It was becoming clear that the political battle would be won by whoever managed to frame the issue in its favor: as a matter of women's health and access to birth control, which most Americans support, or as a matter of constitutionally-protected religious freedom, which many Americans hold dear. And hanging in the balance, of course, are crucial swing voters next November. Well, for some reason the Church has decided to make it easier for Obama administration to frame it on its terms: as a matter of easing access to contraception for all women. Check out the latest development in Wednesday night's report from USA Today:
The rule goes into effect Aug. 1, but if objections are raised, another year's extension is possible. That was no consolation to Catholic leaders.
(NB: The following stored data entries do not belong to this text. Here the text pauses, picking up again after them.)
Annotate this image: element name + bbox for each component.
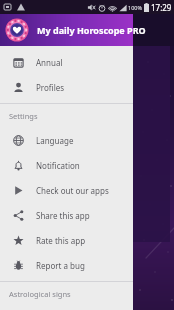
staticText: My daily Horoscope PRO: [37, 24, 146, 36]
staticText: omplies who: [14, 163, 56, 173]
button[interactable]: Rate this app: [0, 228, 133, 253]
staticText: Share this app: [36, 210, 90, 221]
button[interactable]: Report a bug: [0, 253, 133, 278]
staticText: Report a bug: [36, 260, 85, 271]
button[interactable]: Profiles: [0, 75, 133, 100]
staticText: January 20 to: [6, 284, 50, 294]
staticText: 100%: [128, 4, 143, 11]
button[interactable]: Check out our apps: [0, 178, 133, 203]
button[interactable]: Notification: [0, 153, 133, 178]
staticText: Scorpio: [6, 256, 52, 274]
staticText: s about the: [14, 202, 52, 212]
button[interactable]: Share this app: [0, 203, 133, 228]
staticText: Notification: [36, 160, 80, 171]
staticText: February 18: [6, 294, 46, 304]
staticText: Check out our apps: [36, 185, 109, 196]
staticText: 17:29: [151, 2, 172, 13]
staticText: Rate this app: [36, 235, 86, 246]
staticText: Annual: [36, 57, 63, 68]
staticText: Profiles: [36, 82, 65, 93]
button[interactable]: Language: [0, 128, 133, 153]
staticText: of your: [14, 189, 38, 199]
staticText: Astrological signs: [9, 289, 71, 299]
staticText: Settings: [9, 111, 38, 121]
staticText: Language: [36, 135, 74, 146]
staticText: nd in the: [14, 137, 44, 147]
button[interactable]: Annual: [0, 50, 133, 75]
other: App logo: [5, 18, 29, 42]
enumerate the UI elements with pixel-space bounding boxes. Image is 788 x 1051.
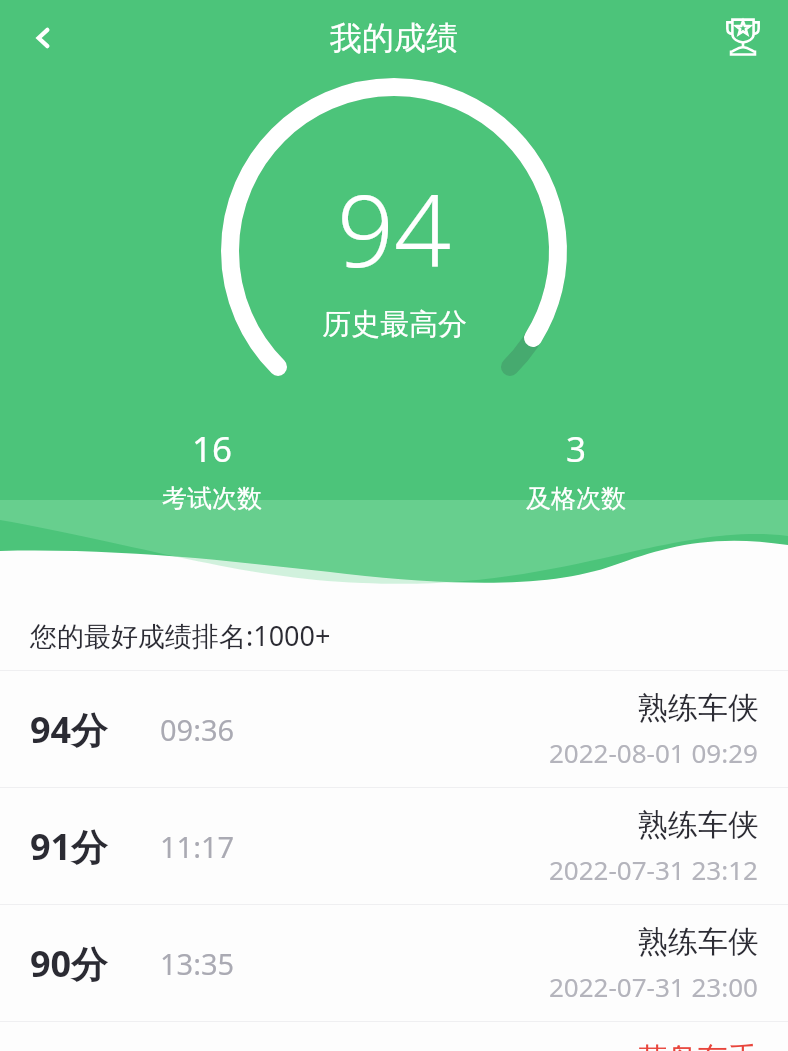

The White House is "all talk, no action" on moving toward compromise, said Anthony Picarello, general counsel for the U.S. Conference of Catholic Bishops. "There has been a lot of talk in the last couple days about compromise, but it sounds to us like a way to turn down the heat, to placate people without doing anything in particular," Picarello said. "We're not going to do anything until this is fixed."
That means removing the provision from the health care law altogether, he said, not simply changing it for Catholic employers and their insurers. He cited the problem that would create for "good Catholic business people who can't in good conscience cooperate with this."
"If I quit this job and opened a Taco Bell, I'd be covered by the mandate," Picarello said.